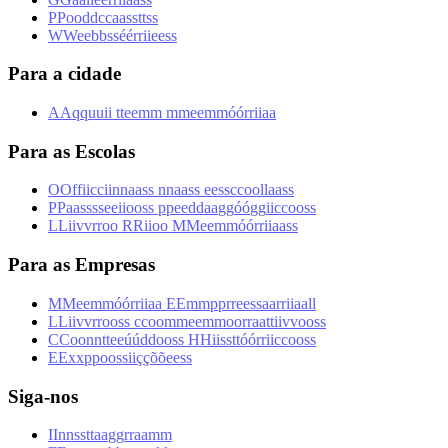
P
P
o
o
d
d
c
c
a
a
s
s
t
t
s
s
W
W
e
e
b
b
s
s
é
é
r
r
i
i
e
e
s
s
Para a cidade
A
A
q
q
u
u
i
i
t
t
e
e
m
m
m
m
e
e
m
m
ó
ó
r
r
i
i
a
a
Para as Escolas
O
O
f
f
i
i
c
c
i
i
n
n
a
a
s
s
n
n
a
a
s
s
e
e
s
s
c
c
o
o
l
l
a
a
s
s
P
P
a
a
s
s
s
s
e
e
i
i
o
o
s
s
p
p
e
e
d
d
a
a
g
g
ó
ó
g
g
i
i
c
c
o
o
s
s
L
L
i
i
v
v
r
r
o
o
R
R
i
i
o
o
M
M
e
e
m
m
ó
ó
r
r
i
i
a
a
s
s
Para as Empresas
M
M
e
e
m
m
ó
ó
r
r
i
i
a
a
E
E
m
m
p
p
r
r
e
e
s
s
a
a
r
r
i
i
a
a
l
l
L
L
i
i
v
v
r
r
o
o
s
s
c
c
o
o
m
m
e
e
m
m
o
o
r
r
a
a
t
t
i
i
v
v
o
o
s
s
C
C
o
o
n
n
t
t
e
e
ú
ú
d
d
o
o
s
s
H
H
i
i
s
s
t
t
ó
ó
r
r
i
i
c
c
o
o
s
s
E
E
x
x
p
p
o
o
s
s
i
i
ç
ç
õ
õ
e
e
s
s
Siga-nos
I
I
n
n
s
s
t
t
a
a
g
g
r
r
a
a
m
m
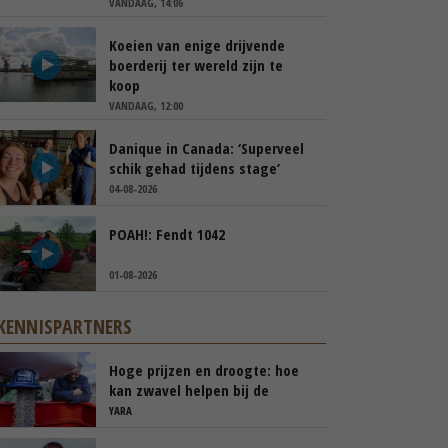
VANDAAG, 14:06
Koeien van enige drijvende
boerderij ter wereld zijn te
koop
VANDAAG, 12:00
Danique in Canada: ‘Superveel
schik gehad tijdens stage’
04-08-2026
POAH!: Fendt 1042
01-08-2026
KENNISPARTNERS
Hoge prijzen en droogte: hoe
kan zwavel helpen bij de
bemesting?
YARA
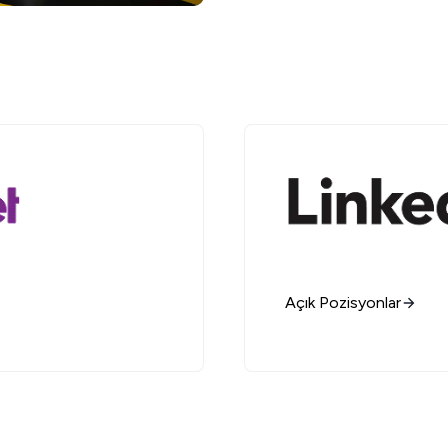
Açık Pozisyonlar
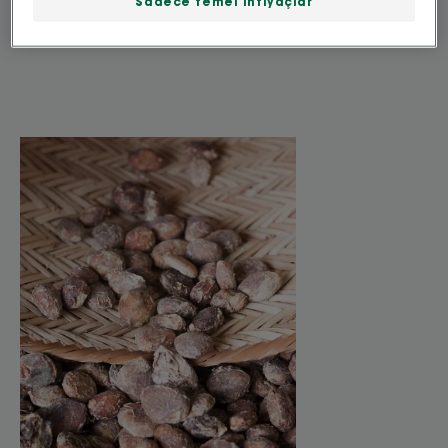
Sadece temel ihtiyaçlar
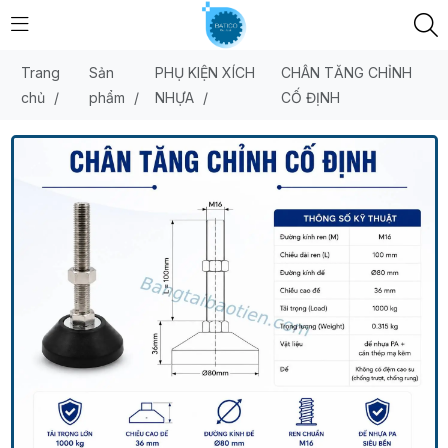
Trang
Sản
PHỤ KIỆN XÍCH
CHÂN TĂNG CHỈNH
chủ
/
phẩm
/
NHỰA
/
CỐ ĐỊNH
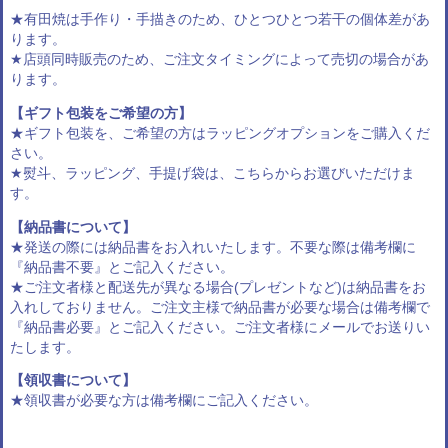
★有田焼は手作り・手描きのため、ひとつひとつ若干の個体差があ
ります。
★店頭同時販売のため、ご注文タイミングによって売切の場合があ
ります。
【ギフト包装をご希望の方】
★ギフト包装を、ご希望の方は
ラッピングオプション
をご購入くだ
さい。
★熨斗、ラッピング、手提げ袋は、
こちらからお選びいただけま
す
。
【納品書について】
★発送の際には納品書をお入れいたします。不要な際は備考欄に
『納品書不要』とご記入ください。
★ご注文者様と配送先が異なる場合(プレゼントなど)は納品書をお
入れしておりません。ご注文主様で納品書が必要な場合は備考欄で
『納品書必要』とご記入ください。ご注文者様にメールでお送りい
たします。
【領収書について】
★領収書が必要な方は備考欄にご記入ください。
◆ ◆ ◆
(Description of the task): Reproduce all entries above exactly, minus the images.

(Solution to this task):
P
P
o
o
d
d
c
c
a
a
s
s
t
t
s
s
W
W
e
e
b
b
s
s
é
é
r
r
i
i
e
e
s
s
Para a cidade
A
A
q
q
u
u
i
i
t
t
e
e
m
m
m
m
e
e
m
m
ó
ó
r
r
i
i
a
a
Para as Escolas
O
O
f
f
i
i
c
c
i
i
n
n
a
a
s
s
n
n
a
a
s
s
e
e
s
s
c
c
o
o
l
l
a
a
s
s
P
P
a
a
s
s
s
s
e
e
i
i
o
o
s
s
p
p
e
e
d
d
a
a
g
g
ó
ó
g
g
i
i
c
c
o
o
s
s
L
L
i
i
v
v
r
r
o
o
R
R
i
i
o
o
M
M
e
e
m
m
ó
ó
r
r
i
i
a
a
s
s
Para as Empresas
M
M
e
e
m
m
ó
ó
r
r
i
i
a
a
E
E
m
m
p
p
r
r
e
e
s
s
a
a
r
r
i
i
a
a
l
l
L
L
i
i
v
v
r
r
o
o
s
s
c
c
o
o
m
m
e
e
m
m
o
o
r
r
a
a
t
t
i
i
v
v
o
o
s
s
C
C
o
o
n
n
t
t
e
e
ú
ú
d
d
o
o
s
s
H
H
i
i
s
s
t
t
ó
ó
r
r
i
i
c
c
o
o
s
s
E
E
x
x
p
p
o
o
s
s
i
i
ç
ç
õ
õ
e
e
s
s
Siga-nos
I
I
n
n
s
s
t
t
a
a
g
g
r
r
a
a
m
m
VANDAAG, 14:06
Koeien van enige drijvende
boerderij ter wereld zijn te
koop
VANDAAG, 12:00
Danique in Canada: ‘Superveel
schik gehad tijdens stage’
04-08-2026
POAH!: Fendt 1042
01-08-2026
KENNISPARTNERS
Hoge prijzen en droogte: hoe
kan zwavel helpen bij de
bemesting?
YARA
Açık Pozisyonlar
Sadece temel ihtiyaçlar
Trang
Sản
PHỤ KIỆN XÍCH
CHÂN TĂNG CHỈNH
chủ
/
phẩm
/
NHỰA
/
CỐ ĐỊNH
★有田焼は手作り・手描きのため、ひとつひとつ若干の個体差があ
ります。
★店頭同時販売のため、ご注文タイミングによって売切の場合があ
ります。
【ギフト包装をご希望の方】
★ギフト包装を、ご希望の方は
ラッピングオプション
をご購入くだ
さい。
★熨斗、ラッピング、手提げ袋は、
こちらからお選びいただけま
す
。
【納品書について】
★発送の際には納品書をお入れいたします。不要な際は備考欄に
『納品書不要』とご記入ください。
★ご注文者様と配送先が異なる場合(プレゼントなど)は納品書をお
入れしておりません。ご注文主様で納品書が必要な場合は備考欄で
『納品書必要』とご記入ください。ご注文者様にメールでお送りい
たします。
【領収書について】
★領収書が必要な方は備考欄にご記入ください。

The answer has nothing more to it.